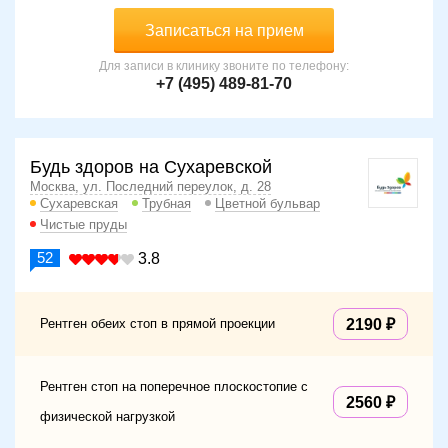
Записаться на прием
Для записи в клинику звоните по телефону:
+7 (495) 489-81-70
Будь здоров на Сухаревской
Москва, ул. Последний переулок, д. 28
Сухаревская
Трубная
Цветной бульвар
Чистые пруды
52
3.8
Рентген обеих стоп в прямой проекции
2190
Рентген стоп на поперечное плоскостопие с
2560
физической нагрузкой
════════════════════
● TASK ITEM:
Copy each of the entries above precisely, and drop whatever pictures they hold.

● ANSWER AREA:
Записаться на прием
Для записи в клинику звоните по телефону:
+7 (495) 489-81-70
Будь здоров на Сухаревской
Москва, ул. Последний переулок, д. 28
Сухаревская
Трубная
Цветной бульвар
Чистые пруды
52
3.8
Рентген обеих стоп в прямой проекции
2190
Рентген стоп на поперечное плоскостопие с
2560
физической нагрузкой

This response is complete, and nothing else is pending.